Am Mittwoch Abend hat in Köln das Tribunal ‚NSU-Komplex-auflösen‘ begonnen, organisiert von einem Zusammenschluss aus Initiativen und Einzelpersonen, die mit den Betroffenen der NSU-Mord- und Anschlagserie solidarisch verbunden sind. Bis Sonntag wird mithilfe von Workshops, Theaterstücken, Ausstellungen, Vorträgen, Stadtrundgängen und Open Spaces der ganze ungeheuerliche Rahmen des System, in dem der NSU seine Morde ausführen konnte, beleuchtet. Es wird über Rassismus und rechten Terror gesprochen. Es wird Anklage erhoben und Aufklärung eingefordert. Es werden viele Geschichten erzählt, die ein Gesamtbild ergeben werden und somit wird Geschichte geschrieben. Die Deutungshoheit wird nicht mehr nur den Untersuchungsausschüssen, staatlichen Institutionen und der Medienlandschaft überlassen – sie wird zurückgefordert und selbst ausgestaltet.

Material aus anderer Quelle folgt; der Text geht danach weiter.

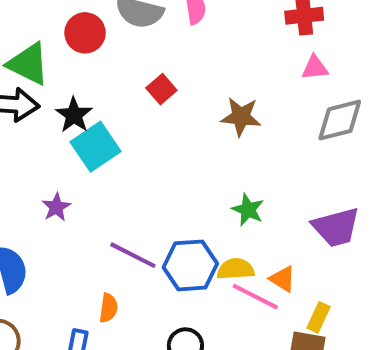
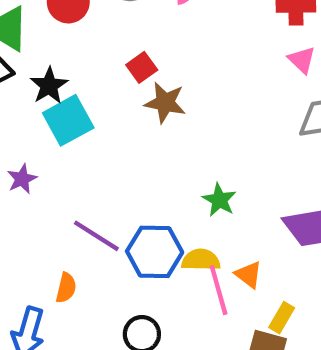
pink triangle: (315, 68) -> (302, 60), turned 44
brown star: (241, 117) -> (165, 103), moved
pink line: (255, 297) -> (219, 290), turned 42

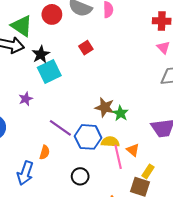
brown star: (165, 103) -> (105, 107), moved

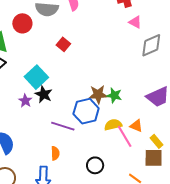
black star: (41, 54) -> (44, 94), moved
purple star: (26, 99) -> (25, 101), moved
blue hexagon: (88, 137) -> (86, 111), moved
yellow rectangle: (148, 171) -> (157, 141), turned -56

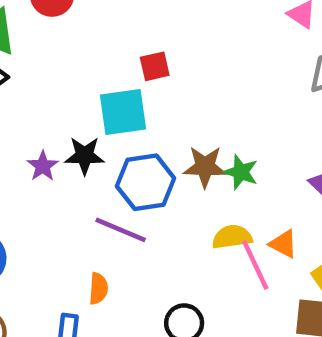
red square: (63, 44) -> (155, 66), moved, turned 32
cyan square: (36, 77) -> (123, 112), moved, turned 30
black star: (44, 94) -> (85, 156), turned -30
blue hexagon: (86, 111) -> (146, 182), moved

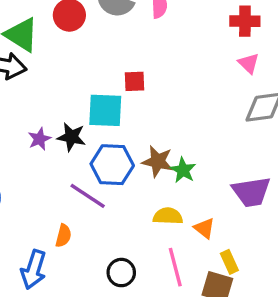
pink line: (255, 265) -> (175, 267), moved

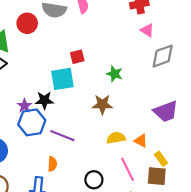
blue hexagon: (112, 165) -> (32, 122), moved
green star: (183, 170) -> (114, 74), moved

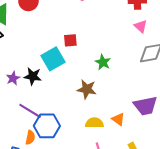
cyan square: (62, 79) -> (53, 59), turned -30
blue hexagon: (32, 122) -> (47, 126), moved
purple line: (62, 136) -> (30, 111), moved
orange triangle: (141, 141) -> (118, 119), moved

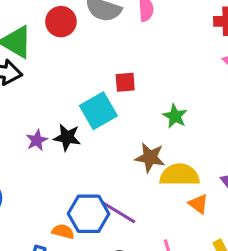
purple line: (30, 111) -> (119, 212), moved
yellow semicircle: (94, 123) -> (180, 175), moved, size x1.4
orange semicircle: (30, 138) -> (63, 231), turned -88

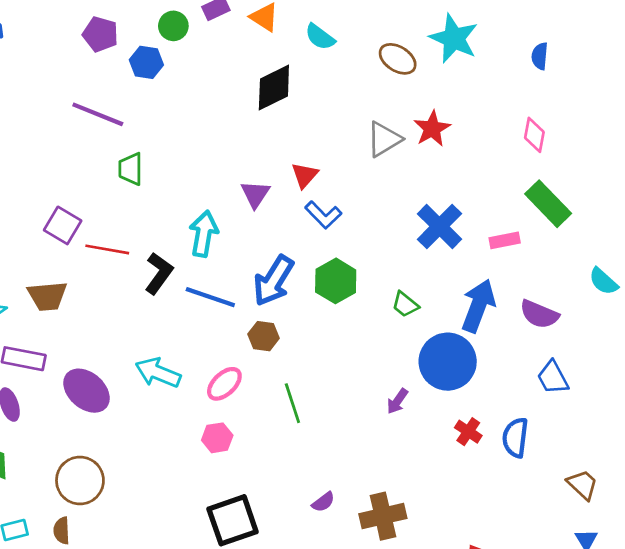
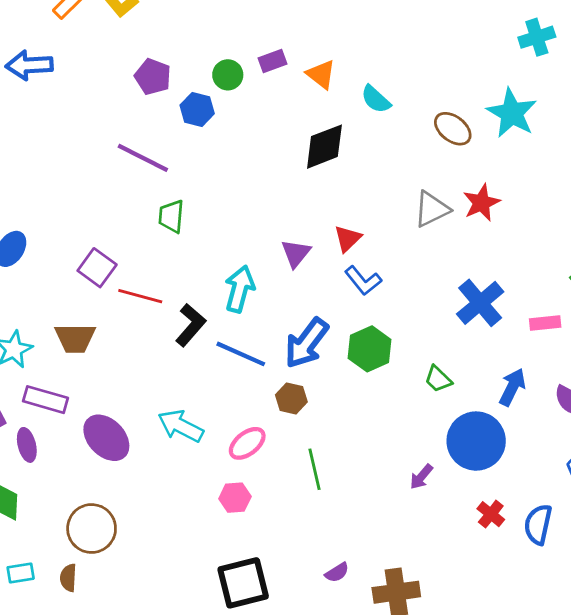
blue arrow: (478, 306) -> (512, 387), size x0.7

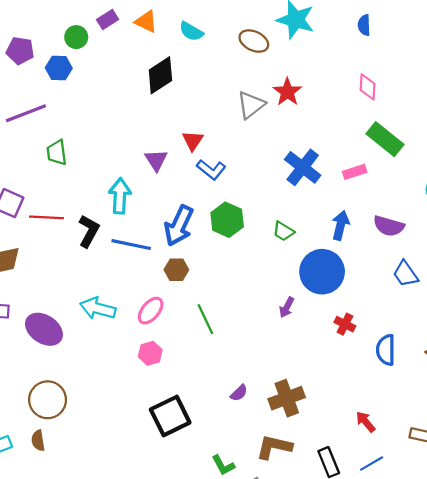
purple line: (143, 158) -> (26, 113), turned -36
blue semicircle: (538, 524) -> (386, 350), moved

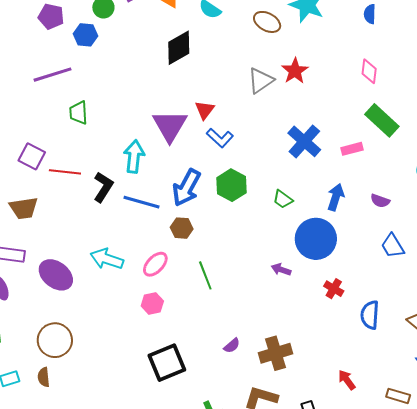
purple triangle: (156, 160) -> (170, 126), size x1.6
purple semicircle: (389, 226) -> (380, 201), size x0.7
purple arrow: (287, 307) -> (281, 270), turned 78

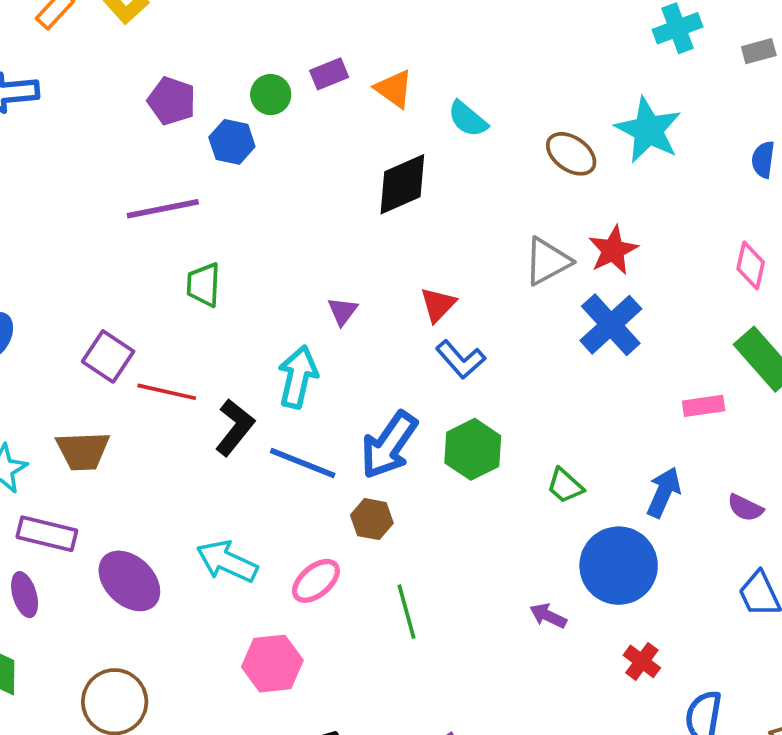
purple triangle: (170, 126) -> (343, 311), moved, size x0.5
blue cross: (304, 141) -> (611, 325), moved
pink hexagon: (152, 304) -> (272, 664), moved, size x1.4

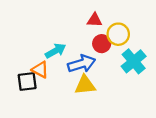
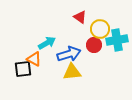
red triangle: (95, 20) -> (80, 17), turned 32
red circle: (102, 44) -> (94, 45), moved
cyan cross: (134, 61) -> (117, 40), moved, turned 30

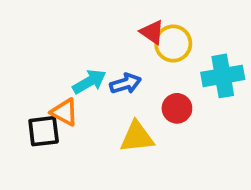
yellow circle: (100, 29) -> (173, 44), moved
red circle: (94, 45) -> (177, 108), moved
blue arrow: (69, 54) -> (126, 84), moved, size x0.7

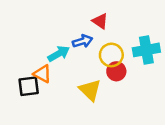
yellow circle: (173, 44) -> (111, 55), moved
blue arrow: (126, 84) -> (82, 41), moved
yellow triangle: (137, 137) -> (90, 90), turned 50

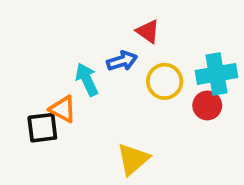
cyan arrow: (59, 54) -> (87, 80), turned -85
red circle: (116, 71) -> (207, 105), moved
yellow triangle: (90, 90) -> (133, 159), moved, turned 35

Eine unserer Redakteurinnen ist seit gestern vor Ort und berichtet von dem, was sie in Köln hört und erlebt.
Stadtrundgang auf den Spuren (un)überwundener Grenzen
Mein Tag beginnt mit einer dreistündigen Stadtwanderung durch Köln, vom Ebertplatz zur Keupstraße. Das Künstlerduo Birgit Auf der Lauer & Caspar Pauli hat über mehrere Jahre Gespräche mit Menschen über Migration, Flucht und Grenzerfahrungen geführt. Sie haben diese Geschichten in eine Wanderung verpackt und nutzen Köln als Kulisse, um sie zu erzählen. Dabei wird der Rhein zum Grenzfluss zwischen der Türkei und Griechenland, ein altes Gebäude zu einem türkischen Gefängnis, eine Treppe zu einem dicht besetzten Boot.

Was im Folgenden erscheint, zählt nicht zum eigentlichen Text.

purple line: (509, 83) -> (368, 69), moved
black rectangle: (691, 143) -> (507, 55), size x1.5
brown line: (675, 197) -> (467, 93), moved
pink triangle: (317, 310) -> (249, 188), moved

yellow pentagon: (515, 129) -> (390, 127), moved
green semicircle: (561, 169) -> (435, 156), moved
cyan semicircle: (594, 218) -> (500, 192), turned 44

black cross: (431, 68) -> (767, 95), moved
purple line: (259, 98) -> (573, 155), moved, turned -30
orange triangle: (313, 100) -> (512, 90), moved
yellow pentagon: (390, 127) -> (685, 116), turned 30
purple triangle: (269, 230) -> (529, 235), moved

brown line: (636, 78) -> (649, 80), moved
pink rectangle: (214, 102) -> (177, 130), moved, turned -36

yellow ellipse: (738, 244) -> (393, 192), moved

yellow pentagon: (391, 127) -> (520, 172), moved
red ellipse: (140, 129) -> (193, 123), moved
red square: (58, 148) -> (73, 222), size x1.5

Wir hören Geschichten über tagelange Fußmärsche, über die erniedrigende Behandlung bei den Auswahlverfahren für Gastarbeiter, über das Graben eines Tunnels, über Tricks und Kniffe eines Schleußers, über das Entdeckt-und-zurück-geschickt-Werden, über Kofferkinder und Gefängnisaufenthalte. Die Geschichten spielen in den 70er und 80er Jahren oder auch 30 Jahre später. Sie erzählen von gestern und heute und von einer Kontinuität in der Migrationsgeschichte. Für mich bleiben all diese Geschichten dennoch sehr fern – sie bleiben erzählte Geschichten.
Nur zwei davon kommen ganz nah an mich heran. Da ist die Geschichte eines Kölner Wohnviertels, in dem in einer Nacht- und Nebelaktion Häuser türkischer Migranten abgerissen wurden – begründet mit deren Baufälligkeit. Die Renovierung der Häuser war den Besitzern allerdings über Jahre hinweg untersagt worden. Die Aktion ließ sich zurück führen auf einen Antrag der CDU, die es als notwendig empfand gegen die Etablierung eines türkisch dominierten Wohnviertels vorzugehen. Ich schwanke zwischen Wut, Empörung und Traurigkeit. Ein perfektes Beispiel für die perfiden deutschen Schreibtischtäter, denen es zu jeder Zeit gelungen ist, abstruse Begründungen für Angriffe auf migrantische Lebenswelten finden. Berührend war auch der Abschluss der Wanderung – ein Freund der beiden, ein junger Afghane trägt in seiner Muttersprache und anschließend in englischer Übersetzung ein Gedicht vor. Von Birgit erfahren wir, dass er Deutschland demnächst verlassen wird, denn ihm wurde keine Aufenthaltserlaubnis erteilt. Die himmelschreiende Ungerechtigkeit der deutschen Asylpolitik steht in persona vor uns.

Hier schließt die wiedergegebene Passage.